Perdone con el corazón, dicen a madre de niño víctima de Bullying en Chilpancingo

Un estudiante de tercero de secundaria zarandeó a un niño de primaria por lo que fue a quejarse con directivos del instituto, quienes le respondieron así. Pide se proceda administrativa y ...

Chilpancingo

La madre de un niño de primer año de primaria que fue víctima de maltrato por un estudiante de tercero de secundaria se quejó con los directivos del instituto CRICAT, en la respuesta solamente le dijeron: "Señora, perdone con el corazón".

La mujer es de mirada firme, voz quebrada por la molestia pero muy clara, al término de una conferencia desarrollada para prevenir el acoso escolar solicitó la palabra para denunciar un caso de maltrato.

"Aquí hay bullyng", dijo con énfasis, deseosa de llamar la atención.

Se presentó como trabajadora de la Secretaría de Educación Guerrero (SEG), pero aclaró que estaba en el instituto en calidad de madre de familia.
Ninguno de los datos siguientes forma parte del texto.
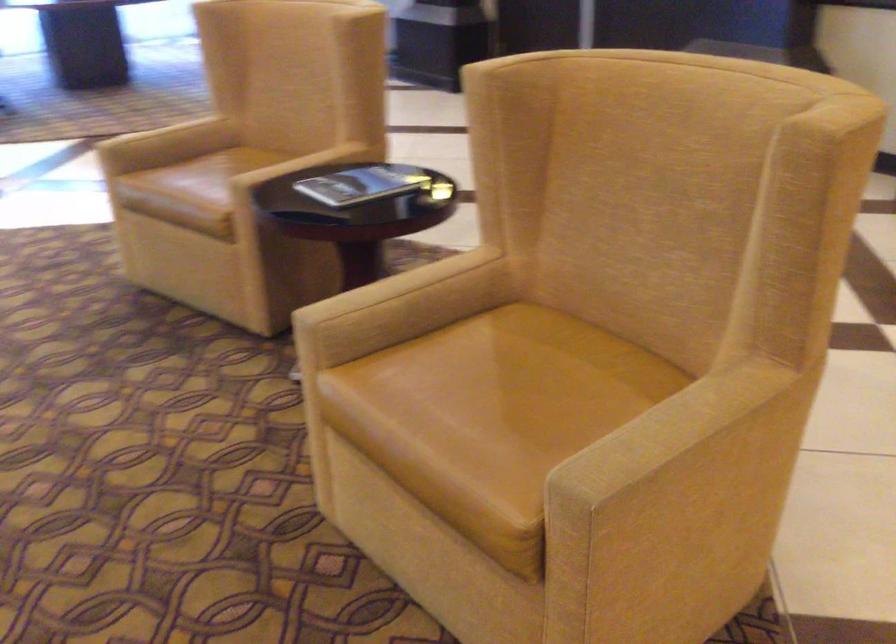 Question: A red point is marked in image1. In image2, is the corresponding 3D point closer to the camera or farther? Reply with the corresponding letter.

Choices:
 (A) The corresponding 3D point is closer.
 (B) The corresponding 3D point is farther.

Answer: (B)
El instituto CRICAT es un proyecto originalmente impulsado por religiosos de tendencia protestante, aunque en los últimos años recibe a población abierta para ayudar a niños y adolescentes con problemas de conducta.
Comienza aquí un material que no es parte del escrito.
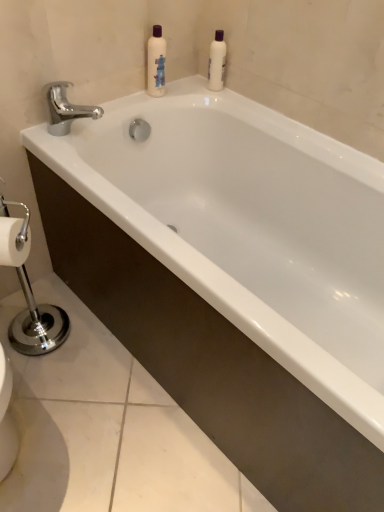 Question: Considering the relative sizes of chrome/metallic faucet at upper left and white glossy bottle at upper center, marked as the first cleaning product in a left-to-right arrangement, in the image provided, is chrome/metallic faucet at upper left thinner than white glossy bottle at upper center, marked as the first cleaning product in a left-to-right arrangement,?

Choices:
 (A) no
 (B) yes

Answer: (A)

Question: Is chrome/metallic faucet at upper left aimed at white glossy bottle at upper center, marked as the first cleaning product in a left-to-right arrangement?

Choices:
 (A) no
 (B) yes

Answer: (A)

Question: Is chrome/metallic faucet at upper left further to camera compared to white glossy bottle at upper center, marked as the first cleaning product in a left-to-right arrangement?

Choices:
 (A) yes
 (B) no

Answer: (B)

Question: Is chrome/metallic faucet at upper left directly adjacent to white glossy bottle at upper center, marked as the second cleaning product in a right-to-left arrangement?

Choices:
 (A) no
 (B) yes

Answer: (A)

Question: Is chrome/metallic faucet at upper left completely or partially outside of white glossy bottle at upper center, marked as the first cleaning product in a left-to-right arrangement?

Choices:
 (A) yes
 (B) no

Answer: (A)

Question: From the image's perspective, is white glossy bottle at upper center, marked as the second cleaning product in a right-to-left arrangement, positioned above or below chrome/metallic faucet at upper left?

Choices:
 (A) above
 (B) below

Answer: (A)

Question: Considering the positions of white glossy bottle at upper center, marked as the first cleaning product in a left-to-right arrangement, and chrome/metallic faucet at upper left in the image, is white glossy bottle at upper center, marked as the first cleaning product in a left-to-right arrangement, taller or shorter than chrome/metallic faucet at upper left?

Choices:
 (A) short
 (B) tall

Answer: (B)

Question: Is white glossy bottle at upper center, marked as the second cleaning product in a right-to-left arrangement, wider or thinner than chrome/metallic faucet at upper left?

Choices:
 (A) wide
 (B) thin

Answer: (B)

Question: Is white glossy bottle at upper center, marked as the second cleaning product in a right-to-left arrangement, inside or outside of chrome/metallic faucet at upper left?

Choices:
 (A) outside
 (B) inside

Answer: (A)

Question: Is point (158, 35) closer or farther from the camera than point (210, 57)?

Choices:
 (A) closer
 (B) farther

Answer: (A)

Question: In the image, is white glossy bottle at upper center, marked as the first cleaning product in a left-to-right arrangement, positioned in front of or behind white plastic bottle at upper center, the second cleaning product when ordered from left to right?

Choices:
 (A) front
 (B) behind

Answer: (A)

Question: From the image's perspective, is white glossy bottle at upper center, marked as the first cleaning product in a left-to-right arrangement, above or below white plastic bottle at upper center, the second cleaning product when ordered from left to right?

Choices:
 (A) below
 (B) above

Answer: (A)

Question: In terms of width, does white glossy bottle at upper center, marked as the second cleaning product in a right-to-left arrangement, look wider or thinner when compared to white plastic bottle at upper center, the second cleaning product when ordered from left to right?

Choices:
 (A) wide
 (B) thin

Answer: (A)

Question: Looking at the image, does chrome/metallic faucet at upper left seem bigger or smaller compared to white glossy bottle at upper center, marked as the first cleaning product in a left-to-right arrangement?

Choices:
 (A) big
 (B) small

Answer: (A)

Question: Is chrome/metallic faucet at upper left in front of or behind white glossy bottle at upper center, marked as the first cleaning product in a left-to-right arrangement, in the image?

Choices:
 (A) front
 (B) behind

Answer: (A)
Sus instalaciones son amplias, cuentan con preescolar, primaria y secundaria, la charla sobre acoso escolar se desarrolló en el auditorio propio de la institución.

Al término de la conferencia disertada por un especialista, la mujer solicitó la palabra y se la otorgaron, luego explicó las razones por las que sostiene que ahí se practica el bullyng.

"A mi hijo, un niño de primer año de primaria un estudiante de tercero de secundaria lo zarandeó; lo tomó por la fuerza en la parte baja y se lo llevó hasta el tercer piso y de ahí lo colgó de los pies sujetándolo con las manos".

El reproche cobra fuerza cuando refiere que acudió a quejarse con los directivos del instituto.

"Vine con los responsables de la institución y solo me dijeron: señor, perdone con el corazón".

Lamentó la respuesta y solicitó que se proceda administrativa y jurídicamente, con la intención de que la conducta de maltrato no tenga un avance que represente un riesgo para la comunidad escolar.

"Yo sí les digo con mucho respeto; no puedo perdonar con el corazón... hagan algo al respecto", terminó su testimonio.